TRY IT =
Write only the number of lines in the entries below that contain the word "July".

━━ DATA SHOWN ━━

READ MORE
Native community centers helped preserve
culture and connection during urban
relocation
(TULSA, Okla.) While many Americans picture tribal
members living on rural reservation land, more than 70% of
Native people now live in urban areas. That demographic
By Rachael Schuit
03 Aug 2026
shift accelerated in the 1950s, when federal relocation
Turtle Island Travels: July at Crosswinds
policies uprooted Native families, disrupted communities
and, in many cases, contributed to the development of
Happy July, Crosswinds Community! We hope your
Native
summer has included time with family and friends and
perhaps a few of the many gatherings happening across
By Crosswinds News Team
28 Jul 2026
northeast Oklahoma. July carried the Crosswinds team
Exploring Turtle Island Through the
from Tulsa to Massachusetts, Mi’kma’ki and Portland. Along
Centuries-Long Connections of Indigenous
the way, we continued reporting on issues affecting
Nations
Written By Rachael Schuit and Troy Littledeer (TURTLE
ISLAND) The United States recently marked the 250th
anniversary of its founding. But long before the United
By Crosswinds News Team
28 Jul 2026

━━━

WRITTEN SOLUTION =
3